Product Reviews

Brave New Food: Karums

Karums orange

When I was a kid, we lived in a very suburban town. There weren’t really any small shops to walk to and goddamn if the ice cream truck didn’t know exactly when my family was sitting down to dinner to come through my neighborhood — an event which only happened a couple times each summer anyway — and we were almost never allowed to leave the dinner table to go buy something.

Now, as an adult, on any given day that’s above 70 degrees, I have virtually no ability to pass by an ice cream truck or deli without buying something sweet and frozen. (And this year, I’m even tracking just how many things I buy on Daytum.)

Which brings me to the photo above. I was in Food Palace (the little store selling Russian and Eastern European things like jam and cookies) when I spotted a freezer chest full of little blocks of K?rums for 99¢ each.

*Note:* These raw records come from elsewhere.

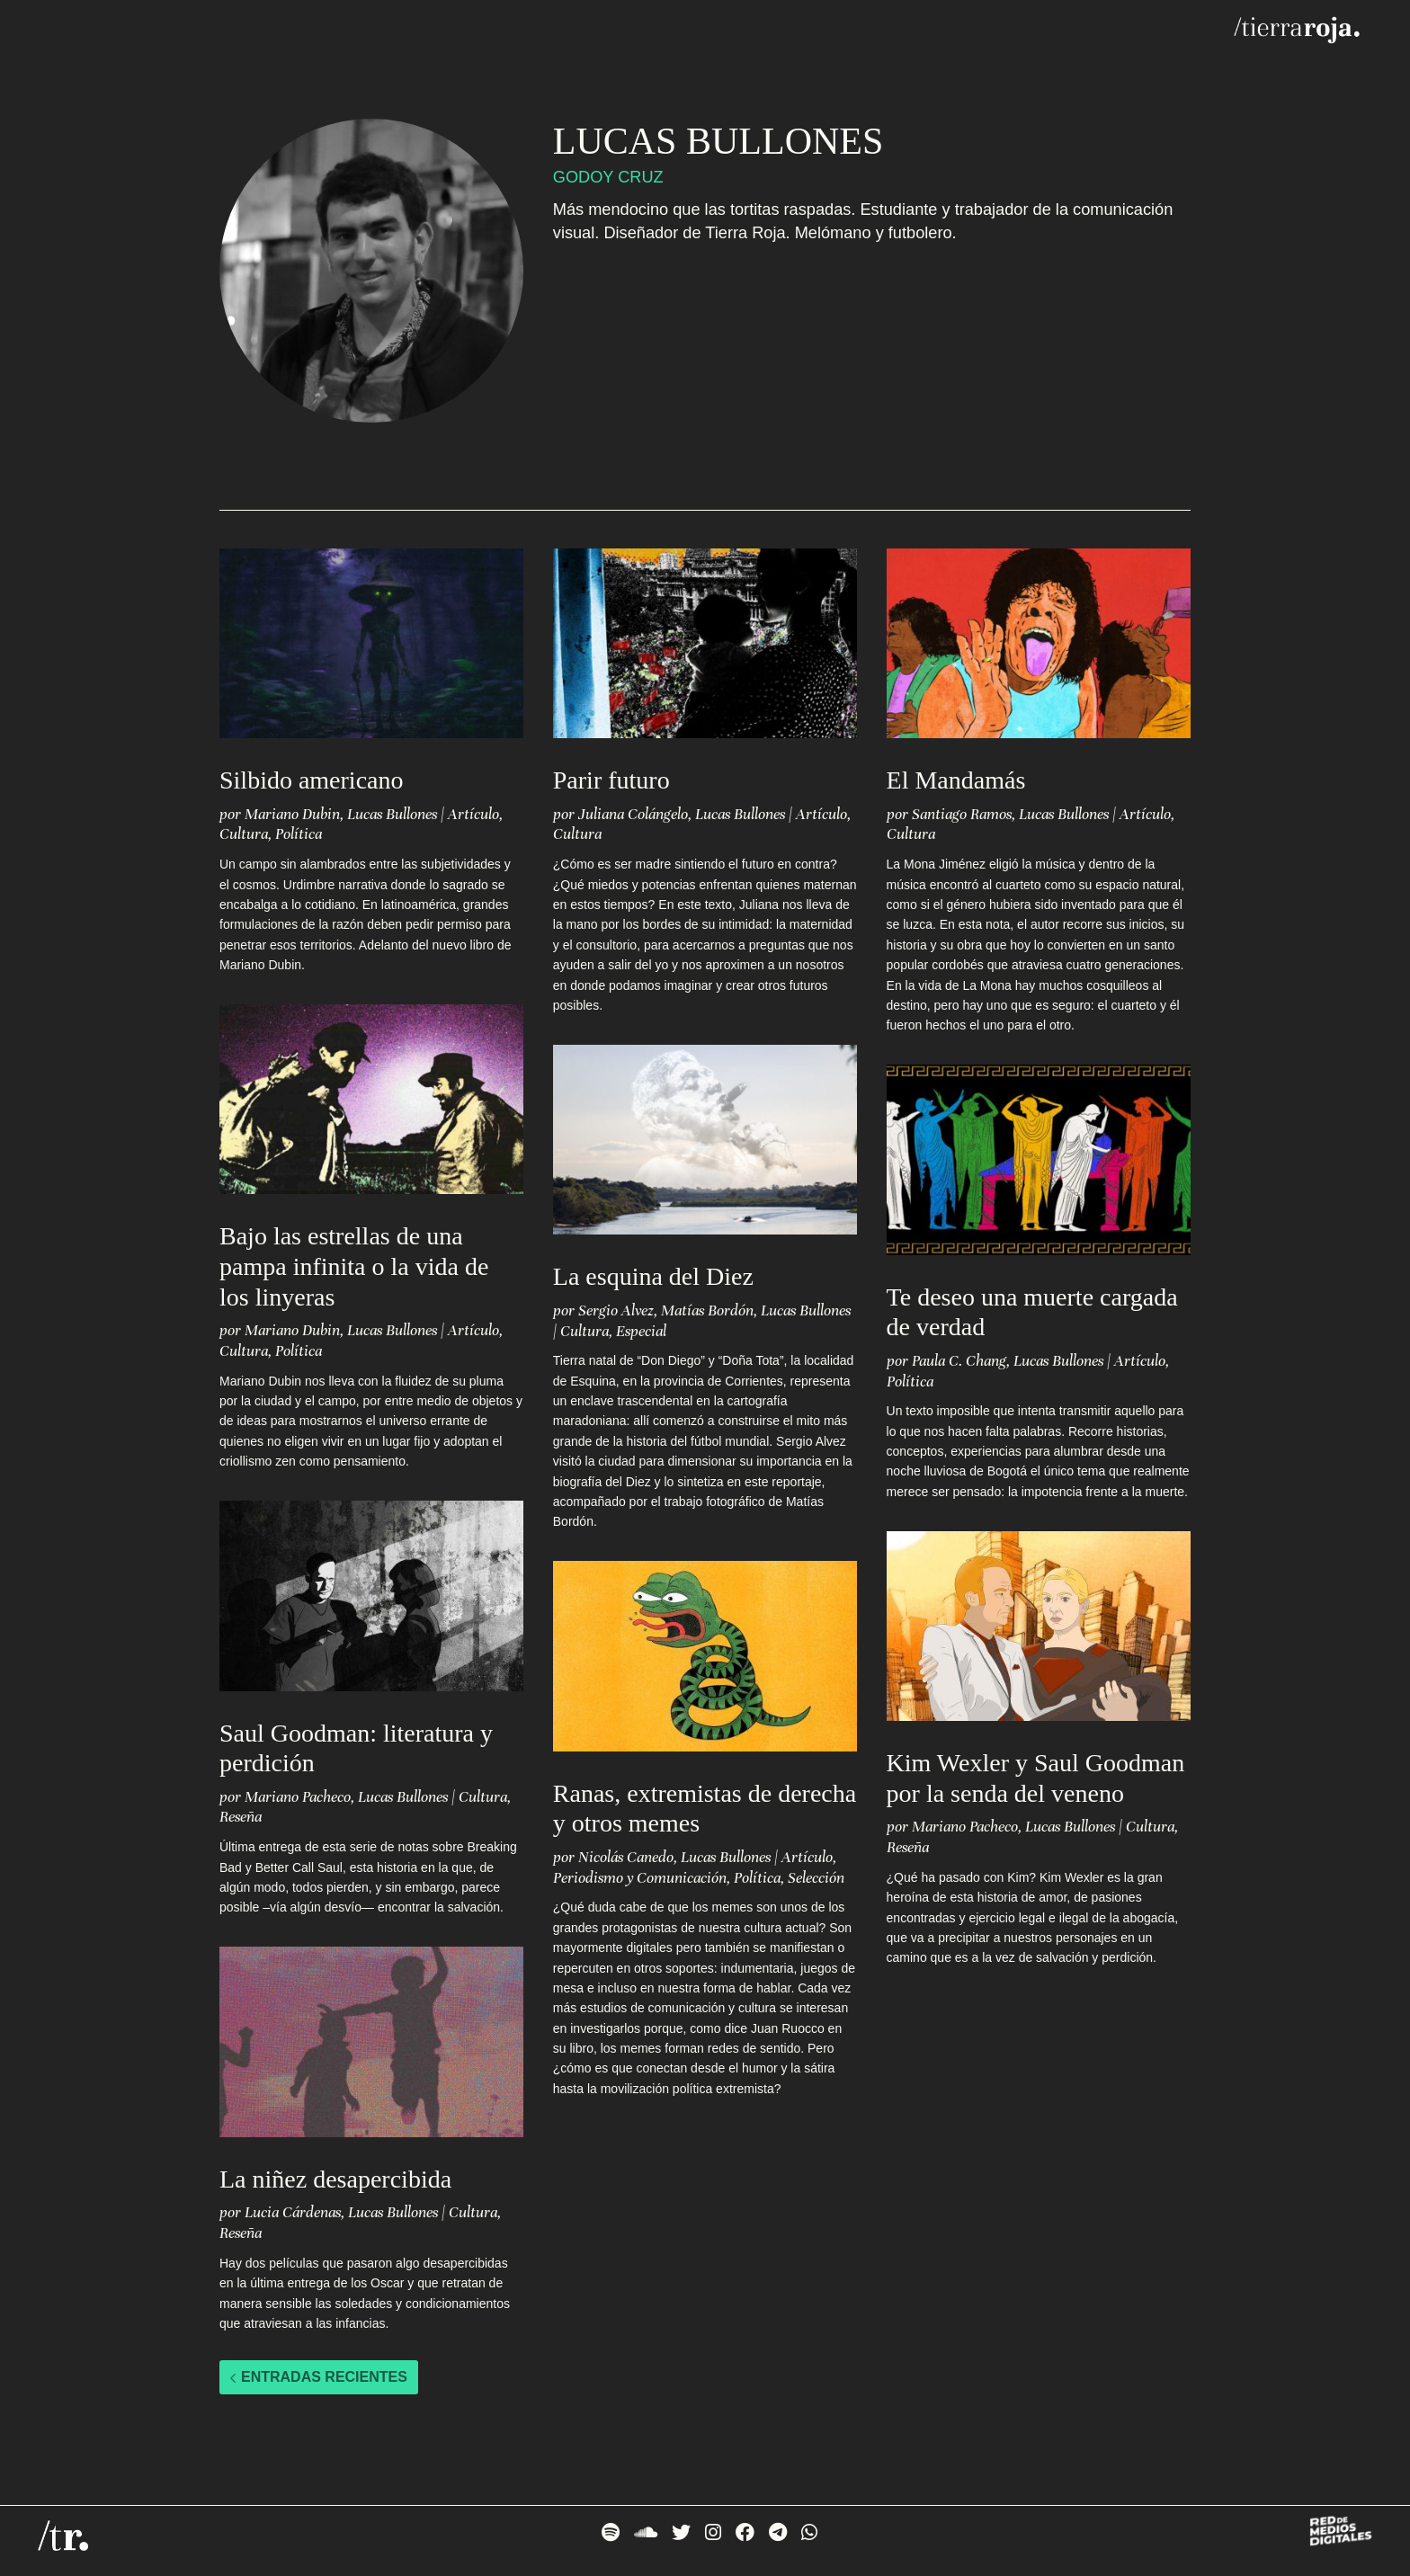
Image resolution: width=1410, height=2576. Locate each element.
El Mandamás (956, 780)
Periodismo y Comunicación (640, 1877)
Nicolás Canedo (626, 1857)
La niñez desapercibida (335, 2179)
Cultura (243, 833)
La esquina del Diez (653, 1276)
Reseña (240, 1816)
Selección (816, 1877)
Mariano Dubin (292, 814)
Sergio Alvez (616, 1310)
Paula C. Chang (959, 1360)
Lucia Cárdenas (293, 2212)
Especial (641, 1331)
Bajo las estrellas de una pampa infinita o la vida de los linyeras (353, 1266)
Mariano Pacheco (298, 1796)
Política (298, 833)
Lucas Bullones (392, 814)
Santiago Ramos (962, 814)
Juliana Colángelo (633, 814)
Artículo (473, 814)
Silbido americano (311, 780)
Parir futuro (611, 780)
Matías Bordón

I picked an orange one and some kind of peanut/hazelnut one.

I was a bit taken aback by the price because they’re quite small blocks — about half the size of a deck of cards. As my husband, kid, and I all walked home, we tried to figure out what they tasted like, exactly. The coating was obviously chocolate, but inside? It was creamier and richer than ice cream. A bit like custard, but not eggy. Eventually, in the mass of other languages on the wrapper, I spotted a description and ingredient list in English:

curd snack

Curd snack with succades.

I had to look up what succades were when I got home (candied citrus peel, in brief) but I puzzled over “curd” for at least 10 minutes before it struck me: cheesecake. It’s basically a chunk of frozen, chocolate covered cheesecake… but an exceptional chunk of dense, rich cheesecake with flecks of candied orange zest in it. And the 99¢ price tag I balked at initially was actually a bargain; we shared two between the three of us and I can’t say I would have easily finished one on my own.

Between these and Mamita’s Ices, Summer 2010 could be the tastiest one yet.